Edited by Zeinab Sabet and Shahira Emara

For over 40 years, Africa has not witnessed such a rapid growth as recently. Out of the world’s 10 fastest growing economies, 6 are African! However, such growth is not always coupled with a decrease in inequality or a remarkable reduction in poverty. While some African countries have experienced growth with significant reduction in poverty, poverty rate remains high in most countries regardless of their economic performance. In the latter cases, growth has been even named by some studies ‘jobless growth’. This is where the African challenge remains.

Witness Simbanegavi, Director of Research at the African Economic Research Consortium, argues that growth is not being channelled in the right way to benefit the vulnerable people. On the other hand, and unlike the Latin American region, Africa lacks strong social protection policies. According to Simbanegavi, what Africa needs now is a pro-poor growth coupled with improved social protection policies; only this paradigm can lead to an enhancement of the welfare of the poorest.

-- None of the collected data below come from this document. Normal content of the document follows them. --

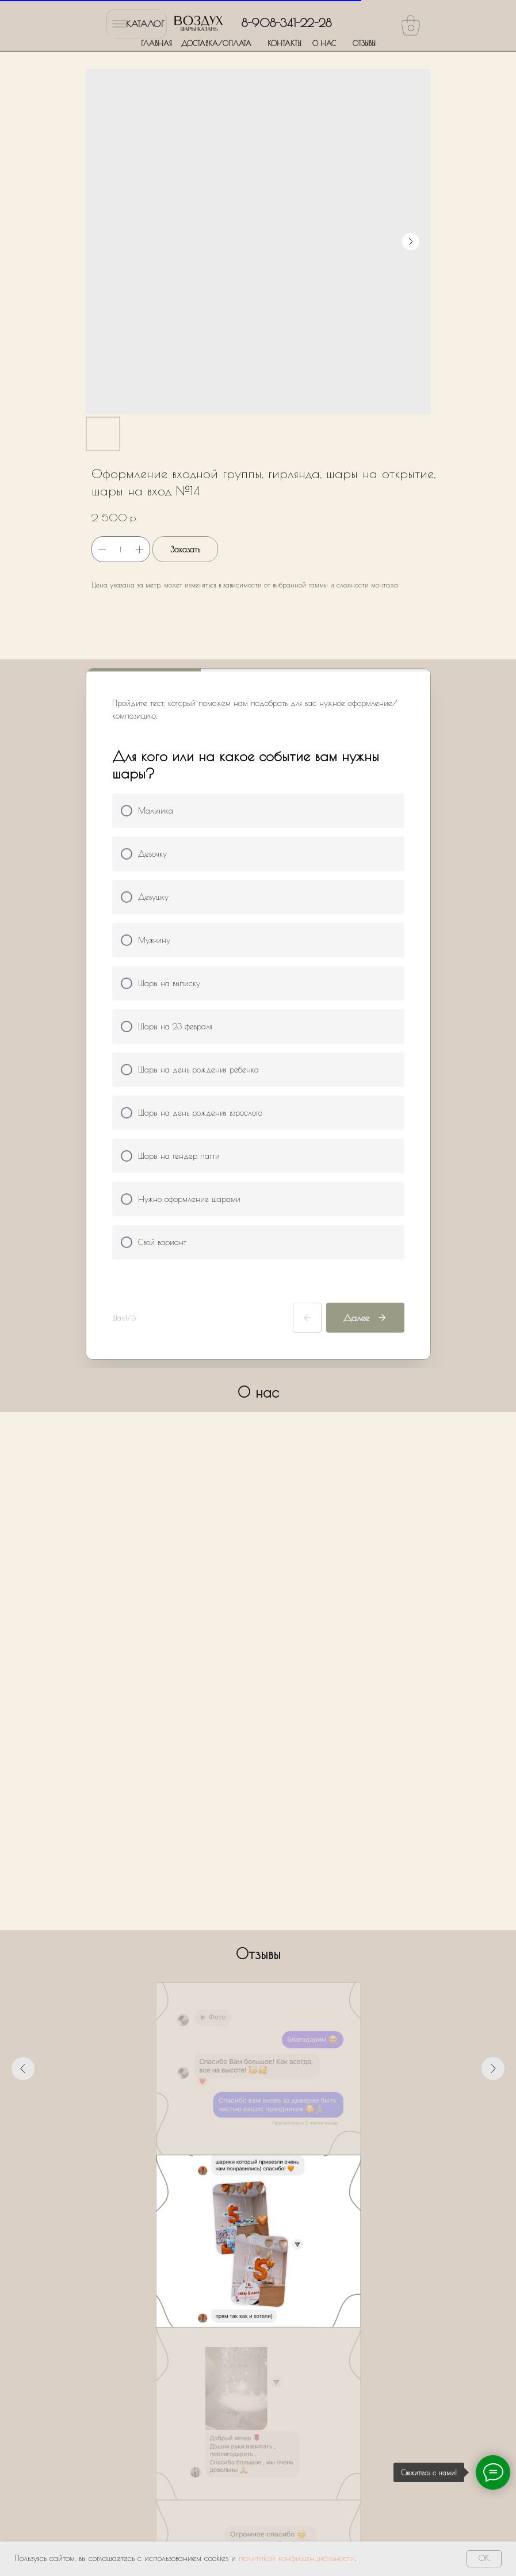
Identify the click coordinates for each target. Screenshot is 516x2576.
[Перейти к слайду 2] (237, 2172)
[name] (258, 2291)
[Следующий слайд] (492, 2068)
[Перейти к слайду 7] (289, 2172)
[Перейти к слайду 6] (279, 2172)
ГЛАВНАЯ (156, 43)
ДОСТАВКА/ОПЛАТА (216, 43)
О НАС (324, 43)
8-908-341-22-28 (286, 22)
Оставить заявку (258, 2439)
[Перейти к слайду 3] (248, 2172)
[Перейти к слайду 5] (268, 2172)
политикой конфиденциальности (297, 2558)
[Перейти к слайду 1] (227, 2172)
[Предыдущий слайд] (23, 2068)
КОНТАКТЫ (284, 43)
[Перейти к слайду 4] (258, 2172)
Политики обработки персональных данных (266, 2400)
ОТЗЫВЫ (364, 43)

Has growth in Kenya been pro-poor?
The paper ‘Poverty and Economic Growth: Understanding the linkages in Kenya’ authored by Jane Kabubo Mariara (School of Economics, University of Nairobi) looks at the links between poverty, inequality and growth in Kenya. She shared her presentation during the GDN 14th annual Conference, during the session organized in partnership with (AERC). She also examines the role institutions play in promoting growth.  

Mariara claims that growth in Kenya has not been always pro-poor and to a large extent it was derived by institutional factors, such as the availability of work markets and education.  She also argues that growth in Kenya is mostly determined by income and not by redistribution of income. In the video below, Mariara recommends some of the policies that can re-target growth towards the poor.  She proposes the implementation of subsidies for fuel, and better policies to enhance education. Most importantly she looks at the opportunity cost of making water available and the fact that the poor spend a lot of time finding water, while she argues that this time can be better utilised  as explained in her paper.